*** Opening of Supplied data ***

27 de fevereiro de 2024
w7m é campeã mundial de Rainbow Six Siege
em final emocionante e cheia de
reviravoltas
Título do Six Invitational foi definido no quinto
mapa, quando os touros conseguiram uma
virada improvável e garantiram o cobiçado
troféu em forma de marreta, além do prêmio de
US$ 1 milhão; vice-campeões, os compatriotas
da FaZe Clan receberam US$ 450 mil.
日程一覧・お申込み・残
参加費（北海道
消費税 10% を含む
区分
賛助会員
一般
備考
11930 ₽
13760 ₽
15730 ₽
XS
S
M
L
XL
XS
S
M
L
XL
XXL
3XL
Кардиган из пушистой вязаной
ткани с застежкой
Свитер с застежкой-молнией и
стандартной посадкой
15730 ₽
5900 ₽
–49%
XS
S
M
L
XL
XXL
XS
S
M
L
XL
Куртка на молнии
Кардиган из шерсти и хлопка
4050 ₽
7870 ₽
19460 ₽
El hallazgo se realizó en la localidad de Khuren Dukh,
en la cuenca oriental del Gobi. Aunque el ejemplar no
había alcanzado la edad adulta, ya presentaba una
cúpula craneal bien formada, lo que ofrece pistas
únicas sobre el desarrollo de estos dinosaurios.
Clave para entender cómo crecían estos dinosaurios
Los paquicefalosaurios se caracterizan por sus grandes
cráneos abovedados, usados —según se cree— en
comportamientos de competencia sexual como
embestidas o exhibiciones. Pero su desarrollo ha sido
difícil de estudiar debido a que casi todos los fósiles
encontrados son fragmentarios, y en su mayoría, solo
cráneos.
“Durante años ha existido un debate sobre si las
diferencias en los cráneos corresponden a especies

*** Close of Supplied data ***
*** Opening of Supplied data ***

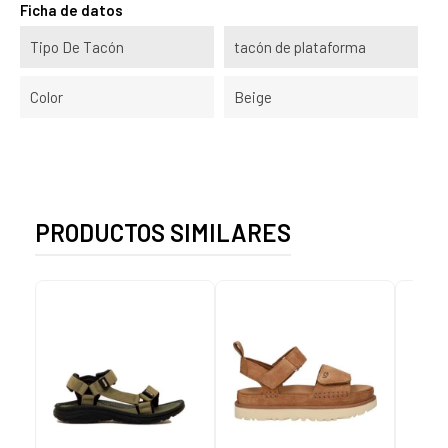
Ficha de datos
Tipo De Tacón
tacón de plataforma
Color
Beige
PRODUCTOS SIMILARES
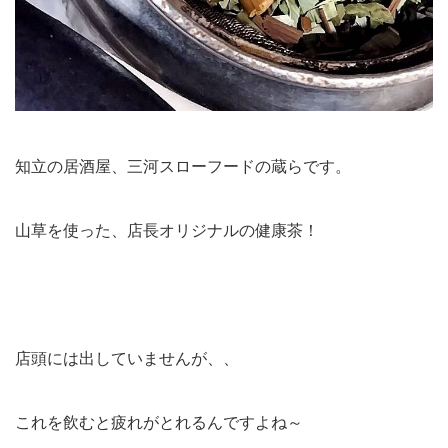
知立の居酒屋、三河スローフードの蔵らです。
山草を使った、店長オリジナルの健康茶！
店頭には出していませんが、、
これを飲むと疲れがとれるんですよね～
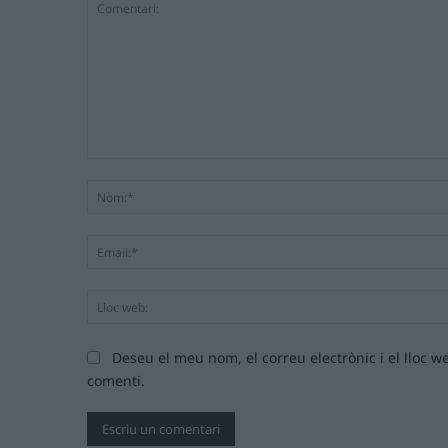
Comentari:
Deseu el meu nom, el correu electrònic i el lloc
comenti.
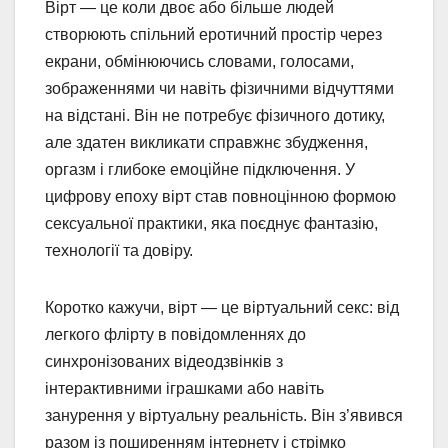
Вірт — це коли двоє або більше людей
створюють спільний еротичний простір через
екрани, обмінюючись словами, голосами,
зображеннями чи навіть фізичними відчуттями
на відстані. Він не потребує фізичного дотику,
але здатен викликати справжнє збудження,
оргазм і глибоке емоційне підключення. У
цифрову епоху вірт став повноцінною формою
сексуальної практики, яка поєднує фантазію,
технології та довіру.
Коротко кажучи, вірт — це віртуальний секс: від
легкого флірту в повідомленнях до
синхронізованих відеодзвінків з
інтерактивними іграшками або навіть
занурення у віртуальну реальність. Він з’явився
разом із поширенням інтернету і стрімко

*** Close of Supplied data ***
*** Opening of Supplied data ***

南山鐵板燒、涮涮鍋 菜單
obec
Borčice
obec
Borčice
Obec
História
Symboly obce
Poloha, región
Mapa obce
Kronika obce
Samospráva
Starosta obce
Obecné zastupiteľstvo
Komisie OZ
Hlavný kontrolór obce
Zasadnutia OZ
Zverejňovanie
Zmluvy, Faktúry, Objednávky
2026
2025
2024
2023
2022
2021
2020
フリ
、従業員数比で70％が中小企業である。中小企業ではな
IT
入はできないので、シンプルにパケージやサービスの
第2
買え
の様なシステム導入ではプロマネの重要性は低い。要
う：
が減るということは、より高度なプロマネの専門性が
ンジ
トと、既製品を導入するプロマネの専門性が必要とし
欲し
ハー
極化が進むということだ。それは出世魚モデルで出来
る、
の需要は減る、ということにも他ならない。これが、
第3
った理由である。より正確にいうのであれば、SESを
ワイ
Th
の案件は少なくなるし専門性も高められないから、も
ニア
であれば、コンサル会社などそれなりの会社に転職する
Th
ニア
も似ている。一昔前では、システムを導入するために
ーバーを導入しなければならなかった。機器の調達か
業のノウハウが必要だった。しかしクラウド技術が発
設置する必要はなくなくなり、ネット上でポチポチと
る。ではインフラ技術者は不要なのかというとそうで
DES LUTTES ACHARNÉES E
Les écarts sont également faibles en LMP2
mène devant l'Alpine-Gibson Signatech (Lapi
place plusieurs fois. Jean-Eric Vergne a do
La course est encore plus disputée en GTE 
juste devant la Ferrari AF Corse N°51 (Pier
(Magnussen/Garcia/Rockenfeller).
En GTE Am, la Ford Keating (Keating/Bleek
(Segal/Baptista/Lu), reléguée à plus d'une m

*** Close of Supplied data ***

• **Exercise goal**: Your answer should be the lines above, from the line containing "стандартной посадкой" up to and including the line containing "diferencias en los", reproduced exactly and with nothing else.

• **Answer section**:
стандартной посадкой
15730 ₽
5900 ₽
–49%
XS
S
M
L
XL
XXL
XS
S
M
L
XL
Куртка на молнии
Кардиган из шерсти и хлопка
4050 ₽
7870 ₽
19460 ₽
El hallazgo se realizó en la localidad de Khuren Dukh,
en la cuenca oriental del Gobi. Aunque el ejemplar no
había alcanzado la edad adulta, ya presentaba una
cúpula craneal bien formada, lo que ofrece pistas
únicas sobre el desarrollo de estos dinosaurios.
Clave para entender cómo crecían estos dinosaurios
Los paquicefalosaurios se caracterizan por sus grandes
cráneos abovedados, usados —según se cree— en
comportamientos de competencia sexual como
embestidas o exhibiciones. Pero su desarrollo ha sido
difícil de estudiar debido a que casi todos los fósiles
encontrados son fragmentarios, y en su mayoría, solo
cráneos.
“Durante años ha existido un debate sobre si las
diferencias en los cráneos corresponden a especies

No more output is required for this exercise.